- [ASSIGNED TASK]: What lines in the following entries hold the word "POST"? Copy each one.

********************

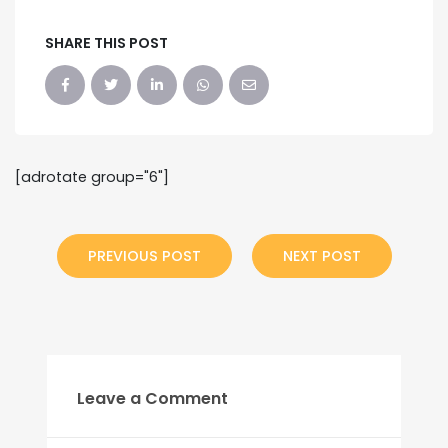
SHARE THIS POST
[adrotate group="6"]
PREVIOUS POST
NEXT POST
Leave a Comment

********************

- [WRITTEN RESPONSE]:
SHARE THIS POST
PREVIOUS POST
NEXT POST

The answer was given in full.